Robotic surgery was integrated into some healthcare systems despite there being few well designed, real-world studies on safety or benefit. This study compared the safety of robotic with laparoscopic, thoracoscopic, and open approaches in common robotic procedures.
This was a population-based, retrospective study of all adults who underwent prostatectomy, hysterectomy, pulmonary lobectomy, or partial nephrectomy in Ontario, Canada, between 2008 and 2018. The primary outcome was 90-day total adverse events using propensity score overlap weights, and secondary outcomes were minor or major morbidity/adverse events.

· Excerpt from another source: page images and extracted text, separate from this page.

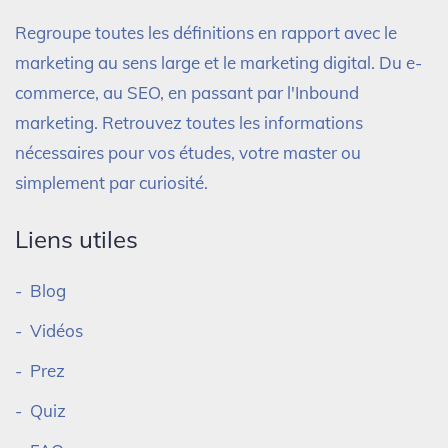
Regroupe toutes les définitions en rapport avec le
marketing au sens large et le marketing digital. Du e-
commerce, au SEO, en passant par l'Inbound
marketing. Retrouvez toutes les informations
nécessaires pour vos études, votre master ou
simplement par curiosité.
Liens utiles
Blog
Vidéos
Prez
Quiz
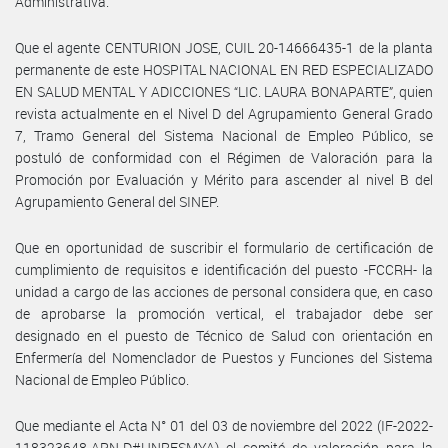
Administrativa.
Que el agente CENTURION JOSE, CUIL 20-14666435-1 de la planta
permanente de este HOSPITAL NACIONAL EN RED ESPECIALIZADO
EN SALUD MENTAL Y ADICCIONES “LIC. LAURA BONAPARTE”, quien
revista actualmente en el Nivel D del Agrupamiento General Grado
7, Tramo General del Sistema Nacional de Empleo Público, se
postuló de conformidad con el Régimen de Valoración para la
Promoción por Evaluación y Mérito para ascender al nivel B del
Agrupamiento General del SINEP.
Que en oportunidad de suscribir el formulario de certificación de
cumplimiento de requisitos e identificación del puesto -FCCRH- la
unidad a cargo de las acciones de personal considera que, en caso
de aprobarse la promoción vertical, el trabajador debe ser
designado en el puesto de Técnico de Salud con orientación en
Enfermería del Nomenclador de Puestos y Funciones del Sistema
Nacional de Empleo Público.
Que mediante el Acta N° 01 del 03 de noviembre del 2022 (IF-2022-
118323648-APN-D#HNRESMYA) el comité de valoración para la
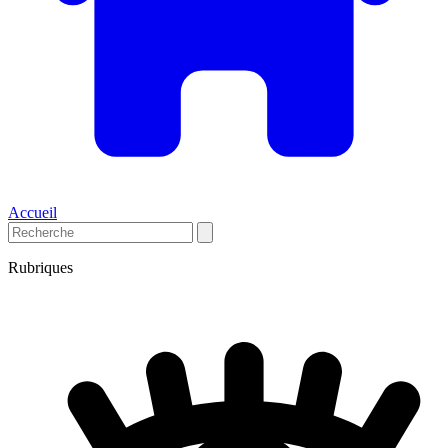
Accueil
Rubriques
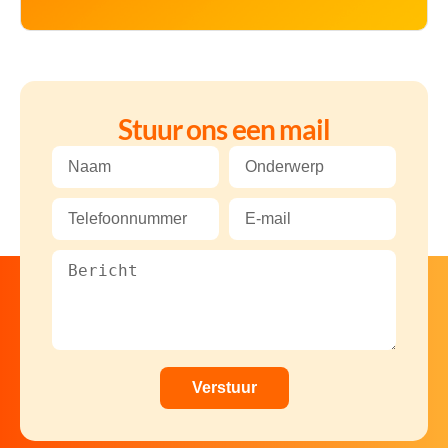
Stuur ons een mail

Data on 24 741 prostatectomy, 75 473 hysterectomy, 18 252 pulmonary lobectomy, and 6608 partial nephrectomy operations were included. Relative risks for total adverse events in robotic compared with open surgery were 0.80 (95 per cent c.i. 0.74 to 0.87) for radical prostatectomy, 0.44 (0.37 to 0.52) for hysterectomy, 0.53 (0.44 to 0.65) for pulmonary lobectomy, and 0.72 (0.54 to 0.97) for partial nephrectomy. Relative risks for total adverse events in robotic surgery compared with a laparoscopic/thoracoscopic approach were 0.94 (0.77 to 1.15), 1.00 (0.82 to 1.23), 1.01 (0.84 to 1.21), and 1.23 (0.82 to 1.84) respectively.
The robotic approach is associated with fewer adverse events than an open approach but similar to a laparoscopic/thoracoscopic approach. The benefit of the robotic approach is related to the minimally-invasive approach rather than the platform itself.